Accordingly, if a governmental entity approaches Microsoft Online Services directly for information hosted on behalf of our customers, [Microsoft] will try in the first instance to redirect the entity to the customer to afford it the opportunity to determine how to respond. …and will use commercially reasonable efforts to notify the enterprise customer in advance of any production unless legally prohibited.
In addition to the insecurity that this language creates for European users who, by using the service, may be exposed to US government scrutiny, it also brings into question the legality US run cloud services in the Europe. European data security directives prohibit removal of data from Europe without the data owner’s consent. Microsoft did not explain how it reconciles its obligations under US and European law.
Microsoft’s own white paper increases concern about the extra territorial transfer of data:
As a general rule, customer data will not be transferred to data-centers outside that region. There are, however, some limited circumstances where customer data might be accessed by Microsoft personnel or subcontractors from outside the specified region (e.g., for technical support, troubleshooting, or in response to a valid legal subpoena)
This language not only creates concerns for European customers of the Office 365 service but for US customers concerned with running afoul of export controls which might hold them strictly liable for foreign transfer of certain technical information.
While some readers may shrug off the disclosure requirement assuming that laws such as the Patriot Act are limited in use to terrorist investigations, it is important to understand that nothing restricts the scope of information obtained under the act or the transfer of information gained to other government agencies.
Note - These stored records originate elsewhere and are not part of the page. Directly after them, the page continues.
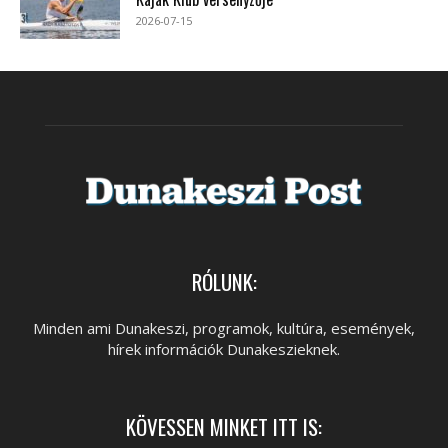
2026-07-15
RÓLUNK:
Minden ami Dunakeszi, programok, kultúra, események,
hírek információk Dunakeszieknek.
KÖVESSEN MINKET ITT IS:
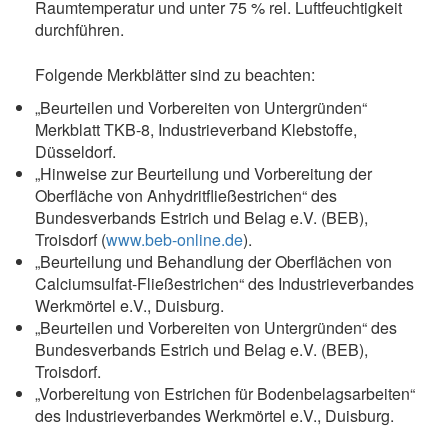
Raumtemperatur und unter 75 % rel. Luftfeuchtigkeit
durchführen.
Folgende Merkblätter sind zu beachten:
„Beurteilen und Vorbereiten von Untergründen“
Merkblatt TKB-8, Industrieverband Klebstoffe,
Düsseldorf.
„Hinweise zur Beurteilung und Vorbereitung der
Oberfläche von Anhydritfließestrichen“ des
Bundesverbands Estrich und Belag e.V. (BEB),
Troisdorf (
www.beb-online.de
).
„Beurteilung und Behandlung der Oberflächen von
Calciumsulfat-Fließestrichen“ des Industrieverbandes
Werkmörtel e.V., Duisburg.
„Beurteilen und Vorbereiten von Untergründen“ des
Bundesverbands Estrich und Belag e.V. (BEB),
Troisdorf.
„Vorbereitung von Estrichen für Bodenbelagsarbeiten“
des Industrieverbandes Werkmörtel e.V., Duisburg.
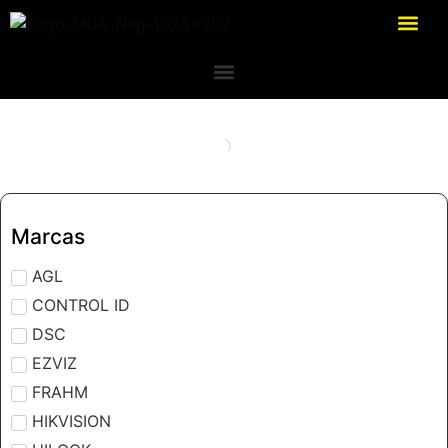
Marcas
AGL
CONTROL ID
DSC
EZVIZ
FRAHM
HIKVISION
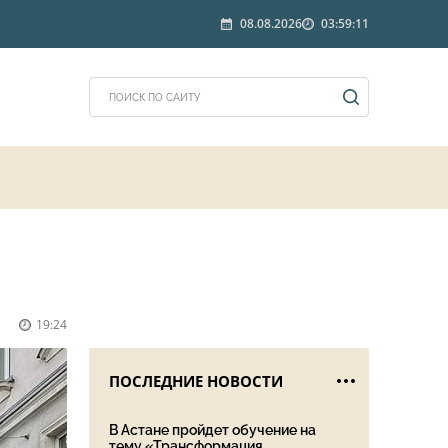
08.08.2026
03:59:11
19:24
ПОСЛЕДНИЕ НОВОСТИ
В Астане пройдет обучение на
тему «Трансформация ...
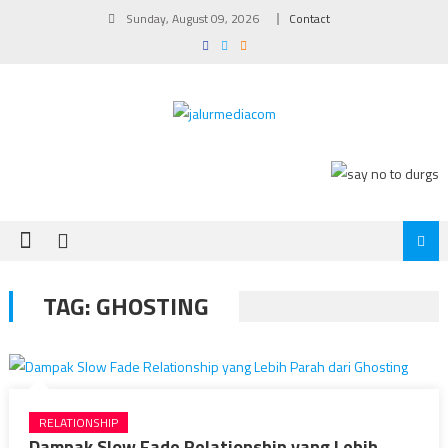
Skip
Sunday, August 09, 2026
Contact
to
content
TAG:
GHOSTING
RELATIONSHIP
Dampak Slow Fade Relationship yang Lebih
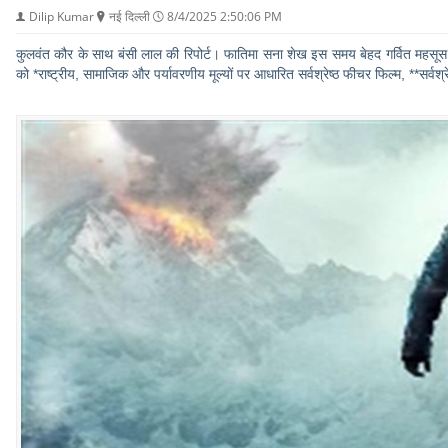
Dilip Kumar
नई दिल्ली
8/4/2025 2:50:06 PM
कुलवंत कौर के साथ बंसी लाल की रिपोर्ट। फातिमा सना शेख इस समय बेहद गर्वित महसूस कर रही
को *राष्ट्रीय, सामाजिक और पर्यावरणीय मूल्यों पर आधारित सर्वश्रेष्ठ फीचर फिल्म, **सर्वश्र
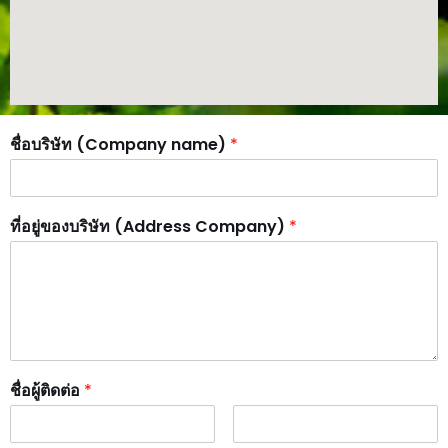
ชื่อบริษัท (Company name)
*
ที่อยู่ของบริษัท (Address Company)
*
ชื่อผู้ติดต่อ
*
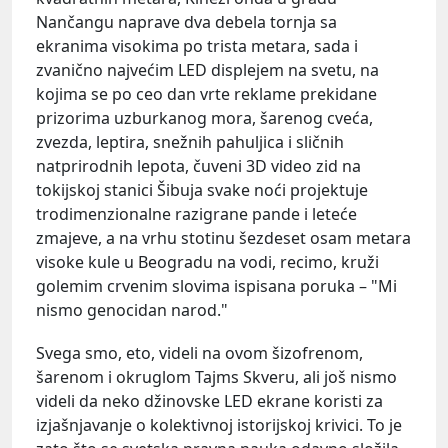
Nančangu naprave dva debela tornja sa
ekranima visokima po trista metara, sada i
zvanično najvećim LED displejem na svetu, na
kojima se po ceo dan vrte reklame prekidane
prizorima uzburkanog mora, šarenog cveća,
zvezda, leptira, snežnih pahuljica i sličnih
natprirodnih lepota, čuveni 3D video zid na
tokijskoj stanici Šibuja svake noći projektuje
trodimenzionalne razigrane pande i leteće
zmajeve, a na vrhu stotinu šezdeset osam metara
visoke kule u Beogradu na vodi, recimo, kruži
golemim crvenim slovima ispisana poruka – "Mi
nismo genocidan narod."
Svega smo, eto, videli na ovom šizofrenom,
šarenom i okruglom Tajms Skveru, ali još nismo
videli da neko džinovske LED ekrane koristi za
izjašnjavanje o kolektivnoj istorijskoj krivici. To je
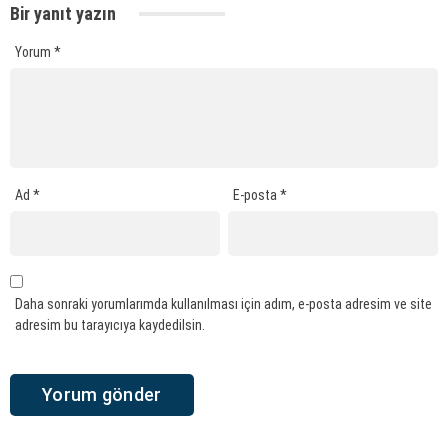
Bir yanıt yazın
Yorum
*
Ad
*
E-posta
*
Daha sonraki yorumlarımda kullanılması için adım, e-posta adresim ve site
adresim bu tarayıcıya kaydedilsin.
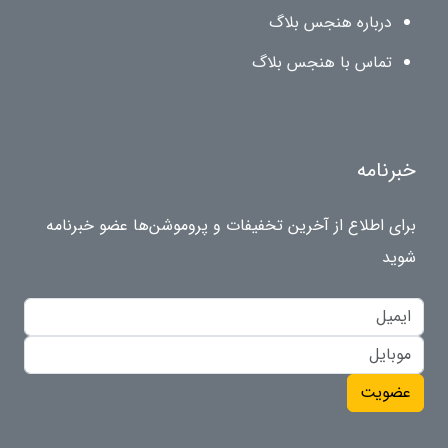
درباره هنجس بلاگ
تماس با هنجس بلاگ
خبرنامه
برای اطلاع از آخرین تخفیفات و پروموشن‌ها عضو خبرنامه
شوید
عضویت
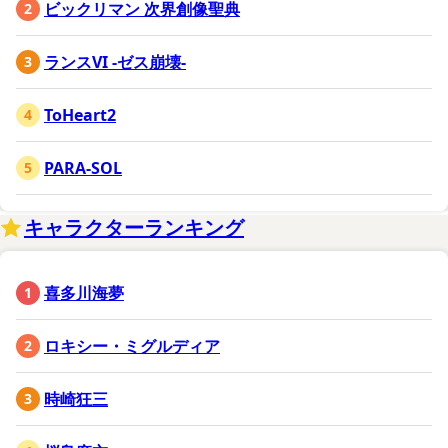
ビックリマン 次界創像聖典
ランスVI -ゼス崩壊-
ToHeart2
PARA-SOL
キャラクターランキング
喜多川海夢
ロキシー・ミグルディア
時崎狂三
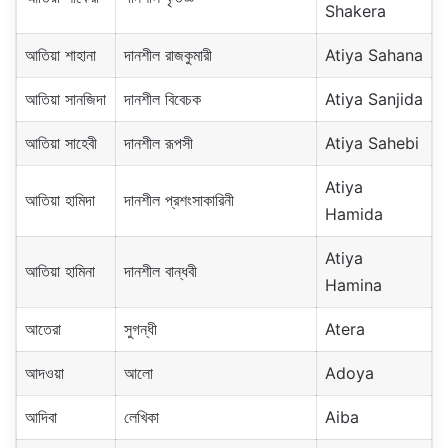
Shakera
আতিয়া শাহানা
দানশীল রাজকুমারী
Atiya Sahana
আতিয়া সানজিদা
দানশীল বিবেচক
Atiya Sanjida
আতিয়া সাহেবী
দানশীল রূপসী
Atiya Sahebi
Atiya
আতিয়া হামিদা
দানশীল প্রশংসাকারিনী
Hamida
Atiya
আতিয়া হামিনা
দানশীল বান্ধবী
Hamina
আতেরা
সুগন্ধী
Atera
আদওয়া
আলো
Adoya
আদিবা
লেখিকা
Aiba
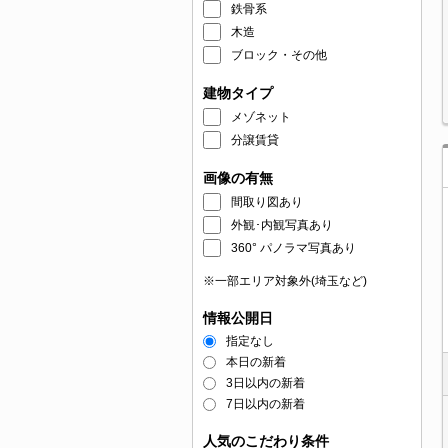
鉄骨系
木造
ブロック・その他
建物タイプ
メゾネット
分譲賃貸
画像の有無
間取り図あり
外観･内観写真あり
360° パノラマ写真あり
※一部エリア対象外(埼玉など)
情報公開日
指定なし
本日の新着
3日以内の新着
7日以内の新着
人気のこだわり条件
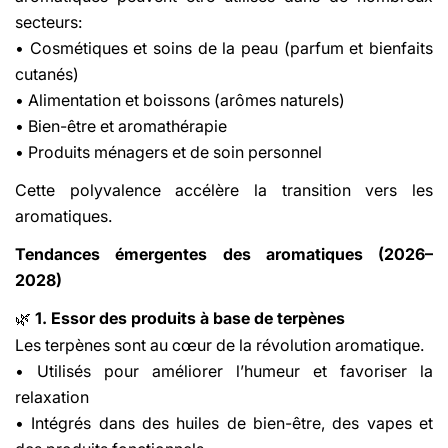
secteurs:
• Cosmétiques et soins de la peau (parfum et bienfaits
cutanés)
• Alimentation et boissons (arômes naturels)
• Bien-être et aromathérapie
• Produits ménagers et de soin personnel
Share This Article
Cette polyvalence accélère la transition vers les
aromatiques.
Copy
Tendances émergentes des aromatiques (2026–
Share
Share
Pin
2028)
on
on
on
Facebook
X
Pinterest
1. Essor des produits à base de terpènes
🌿
Les terpènes sont au cœur de la révolution aromatique.
• Utilisés pour améliorer l’humeur et favoriser la
relaxation
• Intégrés dans des huiles de bien-être, des vapes et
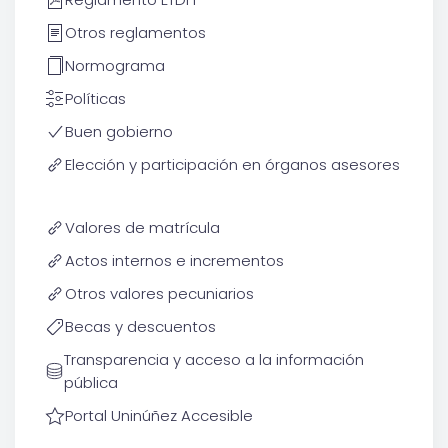
Otros reglamentos
Normograma
Políticas
Buen gobierno
Elección y participación en órganos asesores
Valores de matrícula
Actos internos e incrementos
Otros valores pecuniarios
Becas y descuentos
Transparencia y acceso a la información
pública
Portal Uninúñez Accesible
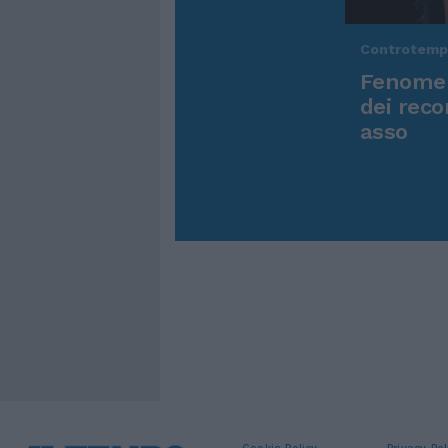
Controtem
Fenomen
dei reco
asso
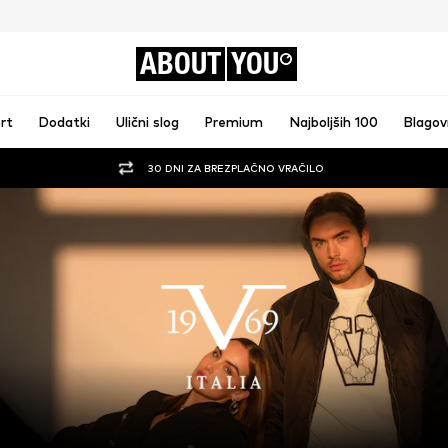
ABOUT
YOU
rt
Dodatki
Ulični slog
Premium
Najboljših 100
Blago
30 DNI ZA BREZPLAČNO VRAČILO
In fact, the government has repeatedly refused to disclose how it feels that it can use the Patriot Act and where there has been disclosure, the interpretation has been expansive.
So what do these disclosures suggest for users of cloud services. For one thing, it is likely that European users will shy away from accessing cloud services provided by US companies. We are also likely to eventually see litigation reconciling European Union data rules against compelled disclosure under national security laws such as the Patriot Act. Finally, companies that are subject to export control compliance would be wise to shy away from cloud services and instead opt for restricted hosting services where they can assure no foreign access to their data.